■ **Excerpted data**:

• • • •

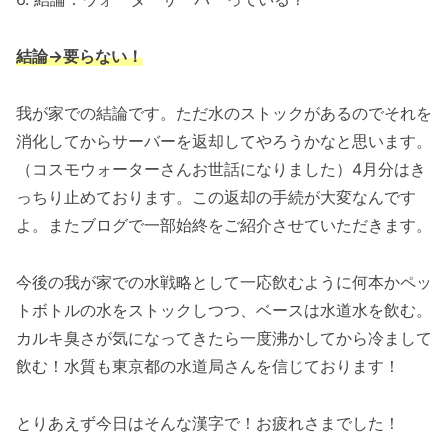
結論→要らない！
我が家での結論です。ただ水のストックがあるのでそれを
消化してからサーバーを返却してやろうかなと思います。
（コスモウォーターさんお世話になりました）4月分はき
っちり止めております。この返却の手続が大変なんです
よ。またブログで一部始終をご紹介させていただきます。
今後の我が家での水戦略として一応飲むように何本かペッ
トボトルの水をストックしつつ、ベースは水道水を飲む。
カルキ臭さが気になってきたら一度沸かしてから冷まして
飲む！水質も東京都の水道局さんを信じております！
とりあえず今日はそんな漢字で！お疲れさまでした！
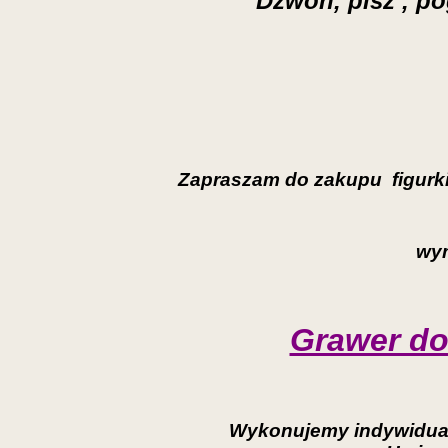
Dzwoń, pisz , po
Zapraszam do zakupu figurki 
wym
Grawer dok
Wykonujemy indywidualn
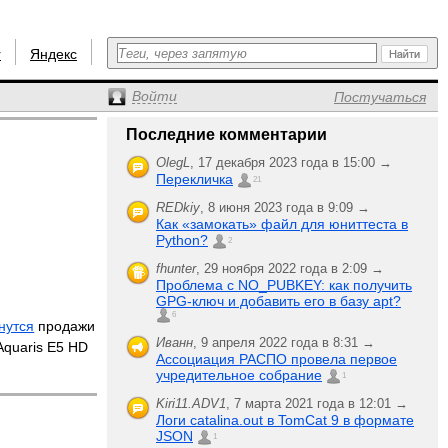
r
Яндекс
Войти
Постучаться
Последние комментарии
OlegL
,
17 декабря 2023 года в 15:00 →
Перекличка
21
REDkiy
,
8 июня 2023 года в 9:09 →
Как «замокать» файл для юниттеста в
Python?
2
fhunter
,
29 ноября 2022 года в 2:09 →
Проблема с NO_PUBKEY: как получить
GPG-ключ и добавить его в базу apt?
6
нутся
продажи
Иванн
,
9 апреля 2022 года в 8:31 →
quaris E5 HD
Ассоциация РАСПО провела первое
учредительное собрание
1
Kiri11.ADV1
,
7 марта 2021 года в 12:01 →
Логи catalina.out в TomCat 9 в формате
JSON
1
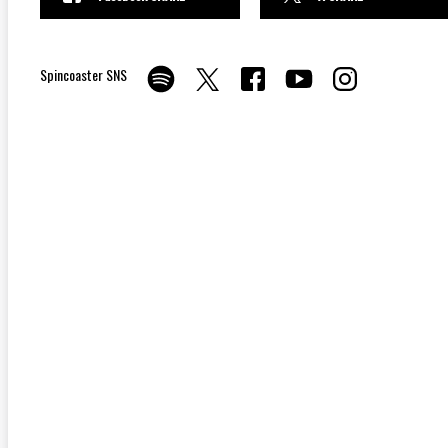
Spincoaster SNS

• • • •

■ **Task**:
In the copy, no pictures should appear; the records themselves must be repeated exactly.

■ **The answer**:
結論→要らない！
我が家での結論です。ただ水のストックがあるのでそれを
消化してからサーバーを返却してやろうかなと思います。
（コスモウォーターさんお世話になりました）4月分はき
っちり止めております。この返却の手続が大変なんです
よ。またブログで一部始終をご紹介させていただきます。
今後の我が家での水戦略として一応飲むように何本かペッ
トボトルの水をストックしつつ、ベースは水道水を飲む。
カルキ臭さが気になってきたら一度沸かしてから冷まして
飲む！水質も東京都の水道局さんを信じております！
とりあえず今日はそんな漢字で！お疲れさまでした！
Dzwoń, pisz , po
Zapraszam do zakupu figurki 
wym
Grawer dok
Wykonujemy indywidualn
r
Яндекс
Войти
Постучаться
Последние комментарии
OlegL
,
17 декабря 2023 года в 15:00 →
Перекличка
21
REDkiy
,
8 июня 2023 года в 9:09 →
Как «замокать» файл для юниттеста в
Python?
2
fhunter
,
29 ноября 2022 года в 2:09 →
Проблема с NO_PUBKEY: как получить
GPG-ключ и добавить его в базу apt?
6
нутся
продажи
Иванн
,
9 апреля 2022 года в 8:31 →
quaris E5 HD
Ассоциация РАСПО провела первое
учредительное собрание
1
Kiri11.ADV1
,
7 марта 2021 года в 12:01 →
Логи catalina.out в TomCat 9 в формате
JSON
1
Spincoaster SNS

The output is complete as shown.